- **MATERIAL PROVIDED**:
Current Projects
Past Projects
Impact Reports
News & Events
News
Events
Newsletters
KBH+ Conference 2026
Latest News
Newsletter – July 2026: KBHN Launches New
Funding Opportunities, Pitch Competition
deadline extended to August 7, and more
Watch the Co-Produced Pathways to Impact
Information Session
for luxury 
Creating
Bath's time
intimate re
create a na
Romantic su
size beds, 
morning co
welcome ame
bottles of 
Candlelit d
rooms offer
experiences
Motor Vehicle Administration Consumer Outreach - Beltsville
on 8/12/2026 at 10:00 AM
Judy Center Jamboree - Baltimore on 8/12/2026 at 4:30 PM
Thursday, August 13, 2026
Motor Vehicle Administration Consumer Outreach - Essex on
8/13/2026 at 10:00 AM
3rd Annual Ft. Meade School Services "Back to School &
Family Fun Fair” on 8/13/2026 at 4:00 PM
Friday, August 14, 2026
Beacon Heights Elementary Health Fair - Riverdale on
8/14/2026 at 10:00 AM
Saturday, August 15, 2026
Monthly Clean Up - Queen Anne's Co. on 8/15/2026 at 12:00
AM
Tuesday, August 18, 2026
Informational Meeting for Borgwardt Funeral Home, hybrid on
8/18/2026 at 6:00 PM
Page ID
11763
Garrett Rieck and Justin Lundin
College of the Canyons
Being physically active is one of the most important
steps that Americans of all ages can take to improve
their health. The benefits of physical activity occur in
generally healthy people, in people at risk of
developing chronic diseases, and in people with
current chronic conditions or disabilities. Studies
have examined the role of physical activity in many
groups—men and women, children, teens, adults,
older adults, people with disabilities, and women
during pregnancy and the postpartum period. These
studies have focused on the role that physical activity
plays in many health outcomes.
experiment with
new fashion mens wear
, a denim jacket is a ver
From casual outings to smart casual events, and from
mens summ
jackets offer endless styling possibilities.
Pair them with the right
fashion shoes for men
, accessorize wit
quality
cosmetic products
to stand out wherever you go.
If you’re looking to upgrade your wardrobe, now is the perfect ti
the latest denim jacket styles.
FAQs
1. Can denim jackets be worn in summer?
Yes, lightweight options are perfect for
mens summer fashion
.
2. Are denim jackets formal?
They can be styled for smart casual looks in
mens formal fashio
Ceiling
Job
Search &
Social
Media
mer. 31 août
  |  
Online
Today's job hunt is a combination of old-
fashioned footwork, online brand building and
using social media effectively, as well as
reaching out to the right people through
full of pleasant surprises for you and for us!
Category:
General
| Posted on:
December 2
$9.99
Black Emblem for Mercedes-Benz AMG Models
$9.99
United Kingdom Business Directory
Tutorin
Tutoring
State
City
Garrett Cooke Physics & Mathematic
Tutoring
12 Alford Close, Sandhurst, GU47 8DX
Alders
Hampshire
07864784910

- **YOUR OBJECTIVE**: Output every line from the records, exactly as written.

- **SOLUTION TO THE PROBLEM**:
Current Projects
Past Projects
Impact Reports
News & Events
News
Events
Newsletters
KBH+ Conference 2026
Latest News
Newsletter – July 2026: KBHN Launches New
Funding Opportunities, Pitch Competition
deadline extended to August 7, and more
Watch the Co-Produced Pathways to Impact
Information Session
for luxury 
Creating
Bath's time
intimate re
create a na
Romantic su
size beds, 
morning co
welcome ame
bottles of 
Candlelit d
rooms offer
experiences
Motor Vehicle Administration Consumer Outreach - Beltsville
on 8/12/2026 at 10:00 AM
Judy Center Jamboree - Baltimore on 8/12/2026 at 4:30 PM
Thursday, August 13, 2026
Motor Vehicle Administration Consumer Outreach - Essex on
8/13/2026 at 10:00 AM
3rd Annual Ft. Meade School Services "Back to School &
Family Fun Fair” on 8/13/2026 at 4:00 PM
Friday, August 14, 2026
Beacon Heights Elementary Health Fair - Riverdale on
8/14/2026 at 10:00 AM
Saturday, August 15, 2026
Monthly Clean Up - Queen Anne's Co. on 8/15/2026 at 12:00
AM
Tuesday, August 18, 2026
Informational Meeting for Borgwardt Funeral Home, hybrid on
8/18/2026 at 6:00 PM
Page ID
11763
Garrett Rieck and Justin Lundin
College of the Canyons
Being physically active is one of the most important
steps that Americans of all ages can take to improve
their health. The benefits of physical activity occur in
generally healthy people, in people at risk of
developing chronic diseases, and in people with
current chronic conditions or disabilities. Studies
have examined the role of physical activity in many
groups—men and women, children, teens, adults,
older adults, people with disabilities, and women
during pregnancy and the postpartum period. These
studies have focused on the role that physical activity
plays in many health outcomes.
experiment with
new fashion mens wear
, a denim jacket is a ver
From casual outings to smart casual events, and from
mens summ
jackets offer endless styling possibilities.
Pair them with the right
fashion shoes for men
, accessorize wit
quality
cosmetic products
to stand out wherever you go.
If you’re looking to upgrade your wardrobe, now is the perfect ti
the latest denim jacket styles.
FAQs
1. Can denim jackets be worn in summer?
Yes, lightweight options are perfect for
mens summer fashion
.
2. Are denim jackets formal?
They can be styled for smart casual looks in
mens formal fashio
Ceiling
Job
Search &
Social
Media
mer. 31 août
  |  
Online
Today's job hunt is a combination of old-
fashioned footwork, online brand building and
using social media effectively, as well as
reaching out to the right people through
full of pleasant surprises for you and for us!
Category:
General
| Posted on:
December 2
$9.99
Black Emblem for Mercedes-Benz AMG Models
$9.99
United Kingdom Business Directory
Tutorin
Tutoring
State
City
Garrett Cooke Physics & Mathematic
Tutoring
12 Alford Close, Sandhurst, GU47 8DX
Alders
Hampshire
07864784910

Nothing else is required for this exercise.